* Work instruction
Without pictures, return the lines from the one containing "News & Blog" through the last line of the data below, exactly.
*** Opening of Dataset extract ***
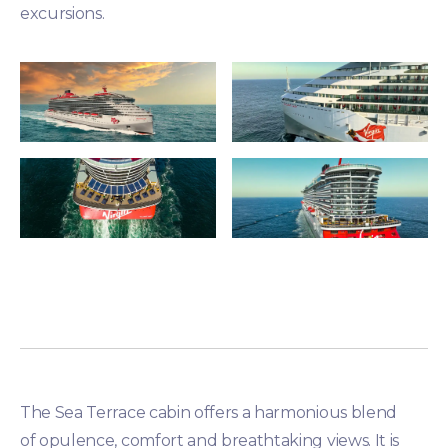
excursions.
The Sea Terrace cabin offers a harmonious blend
of opulence, comfort and breathtaking views. It is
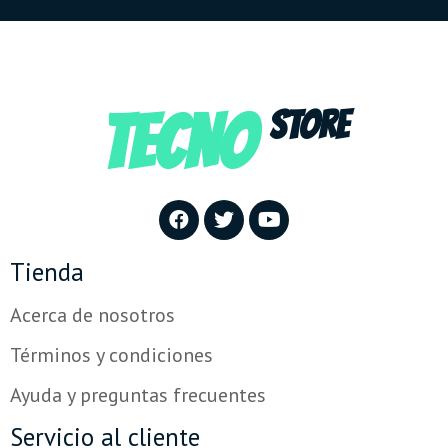
TECNO
STORE
Tienda
Acerca de nosotros
Términos y condiciones
Ayuda y preguntas frecuentes
Servicio al cliente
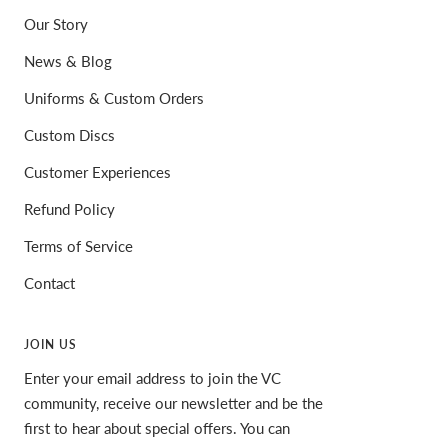
Our Story
News & Blog
Uniforms & Custom Orders
Custom Discs
Customer Experiences
Refund Policy
Terms of Service
Contact
JOIN US
Enter your email address to join the VC
community, receive our newsletter and be the
first to hear about special offers. You can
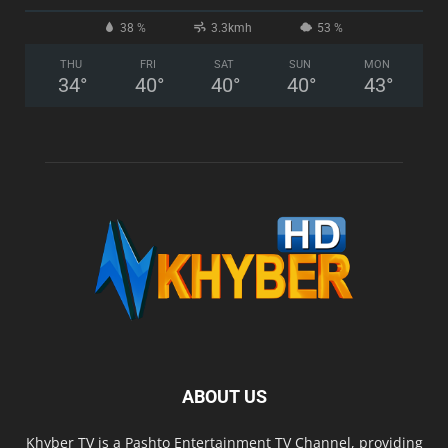
38 %
3.3kmh
53 %
THU
FRI
SAT
SUN
MON
34
°
40
°
40
°
40
°
43
°
ABOUT US
Khyber TV is a Pashto Entertainment TV Channel, providing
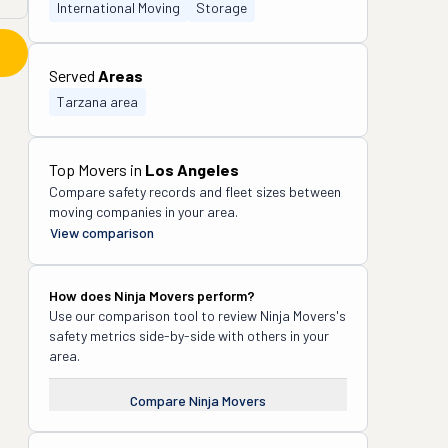
International Moving
Storage
Served
Areas
Tarzana area
Top Movers in
Los Angeles
Compare safety records and fleet sizes between
moving companies in your area.
View comparison
How does
Ninja Movers
perform?
Use our comparison tool to review
Ninja Movers
's
safety metrics side-by-side with others in your
area.
Compare
Ninja Movers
*** Close of Dataset extract ***
* Result for this exercise
News & Blog
Uniforms & Custom Orders
Custom Discs
Customer Experiences
Refund Policy
Terms of Service
Contact
JOIN US
Enter your email address to join the VC
community, receive our newsletter and be the
first to hear about special offers. You can
38 %
3.3kmh
53 %
THU
FRI
SAT
SUN
MON
34
°
40
°
40
°
40
°
43
°
ABOUT US
Khyber TV is a Pashto Entertainment TV Channel, providing
International Moving
Storage
Served
Areas
Tarzana area
Top Movers in
Los Angeles
Compare safety records and fleet sizes between
moving companies in your area.
View comparison
How does
Ninja Movers
perform?
Use our comparison tool to review
Ninja Movers
's
safety metrics side-by-side with others in your
area.
Compare
Ninja Movers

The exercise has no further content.